Except no one really understands it. Educated guesses. That’s what our whole healthcare system is based on. Until recently, we revered life so much that we’d sacrificed human lives for the cells growing inside them by refusing to legalize a pretty basic procedure. Tumors with DNA. We take birth control to avoid this. But shouldn’t we also be trying to regulate hormones that researchers agree cause fibroids? Fibroids that could be hiding uterine sarcomas, which are the indiscernible cancerous form of these growths?

Four???

This is the tricky thing I learned when deciding how to handle these bad boys. On the one hand I wanted to keep my uterus intact in case The Handmaid’s Tale turned real and I needed collateral. On the other, I didn’t want to die because the chances of them being malignant were small. The numbers maybe have been in my favor, but the 2016 Election still haunts me. So I chose to have an abdominal myomectomy versus the much easier laparoscopic myomec-tomy, which makes a few tiny incisions to break up the fibroid from the inside using a power morcellator. This allows it to pass over time, like a period, and recovery time is greatly reduced.

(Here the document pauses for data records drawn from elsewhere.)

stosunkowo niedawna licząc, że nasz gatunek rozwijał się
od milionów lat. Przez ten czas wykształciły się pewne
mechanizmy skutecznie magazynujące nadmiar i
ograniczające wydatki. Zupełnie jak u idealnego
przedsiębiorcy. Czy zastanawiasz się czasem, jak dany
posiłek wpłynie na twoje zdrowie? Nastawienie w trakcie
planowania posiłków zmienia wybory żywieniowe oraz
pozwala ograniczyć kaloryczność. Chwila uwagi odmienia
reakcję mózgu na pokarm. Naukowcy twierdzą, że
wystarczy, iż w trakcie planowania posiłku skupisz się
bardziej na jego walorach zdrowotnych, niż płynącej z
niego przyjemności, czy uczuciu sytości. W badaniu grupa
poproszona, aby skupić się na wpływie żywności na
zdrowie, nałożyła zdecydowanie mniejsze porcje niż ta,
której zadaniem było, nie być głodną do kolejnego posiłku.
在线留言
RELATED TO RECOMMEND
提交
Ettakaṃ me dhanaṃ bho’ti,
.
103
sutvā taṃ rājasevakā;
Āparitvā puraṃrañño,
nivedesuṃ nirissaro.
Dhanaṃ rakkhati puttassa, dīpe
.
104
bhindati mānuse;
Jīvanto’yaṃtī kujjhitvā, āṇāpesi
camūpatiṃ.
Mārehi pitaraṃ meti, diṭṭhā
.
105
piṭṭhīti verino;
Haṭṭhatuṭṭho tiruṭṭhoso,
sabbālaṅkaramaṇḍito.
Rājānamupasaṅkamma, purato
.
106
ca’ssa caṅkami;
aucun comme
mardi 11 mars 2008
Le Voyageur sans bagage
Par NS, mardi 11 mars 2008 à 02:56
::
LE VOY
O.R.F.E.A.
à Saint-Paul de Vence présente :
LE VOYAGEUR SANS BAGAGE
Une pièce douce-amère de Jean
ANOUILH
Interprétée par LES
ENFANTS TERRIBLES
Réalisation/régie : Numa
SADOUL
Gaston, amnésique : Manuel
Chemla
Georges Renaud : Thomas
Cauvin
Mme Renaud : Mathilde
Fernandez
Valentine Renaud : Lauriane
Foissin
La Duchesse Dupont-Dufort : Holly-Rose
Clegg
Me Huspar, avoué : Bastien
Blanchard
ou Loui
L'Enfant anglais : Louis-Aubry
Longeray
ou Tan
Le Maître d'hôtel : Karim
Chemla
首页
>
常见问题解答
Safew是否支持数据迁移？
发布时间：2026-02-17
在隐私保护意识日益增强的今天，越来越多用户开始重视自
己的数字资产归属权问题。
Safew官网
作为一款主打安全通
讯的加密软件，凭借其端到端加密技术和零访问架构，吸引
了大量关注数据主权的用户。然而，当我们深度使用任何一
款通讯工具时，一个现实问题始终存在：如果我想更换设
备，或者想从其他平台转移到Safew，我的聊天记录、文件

Sounds like the super obvious way to go until I learned (and only through randomly discussing this openly with knowledgeable women) that if your fibroid happens to be malignant, morcellation would spread the cancer throughout your body. So how about a way to see if what it is and then decide? Nope. Still to this day, there is no test, even tissue sampling, that can accurately predict the presence of a hidden uterine sarcoma. Until you get them removed, of course, then bob’s your uncle!

The Numbers Are Wrong

Fibroids are like cysts — everyone gets them and doctors seem chill because only a small number of them are infected. They were all “1 in 10,000 fibroids are uterine sarcoma so go ahead and chop them babies up if they’re hurting you so badly!” Then in 2014, the FDA released a report that “discouraged” the use of laparoscopic morcellators. The number of uterine sarcoma in patients was adjusted from 1 in 10,000 to 1 in 352 after analyzing 9 studies on the subject. #womenshealth

Apparently we’re still learning how our bodies work (even 15 years after the human genome project!?) and not every diagnosis we get will capture the full story of what’s going on inside us. And if you’re fortunate enough to have healthcare, use it. Save for the (un)expected, especially as a woman. Luckily, having fibroids does not increase the risk of developing a cancer. Win!

My uterus all sewn up, sans fibroids! Woo hoo!

Hell, this isn’t even over for me until I get my own hormones figured out, since new baby fibroids are probably growing back as I type. And my experience through this whole thing was a breeze compared to the countless stories I read online, including on Medium. One woman had the equivalent to a magnum bottle of champagne inside of her for years.

Treat Your Self

So please, listen to your body, read as much as you can, talk to your doctor (and your fellow females). At your next Pap smear, request a sonogram to get a hint of what’s happening inside your tumor store. See what you can do to balance the load now so you don’t have to give yourself an enema later.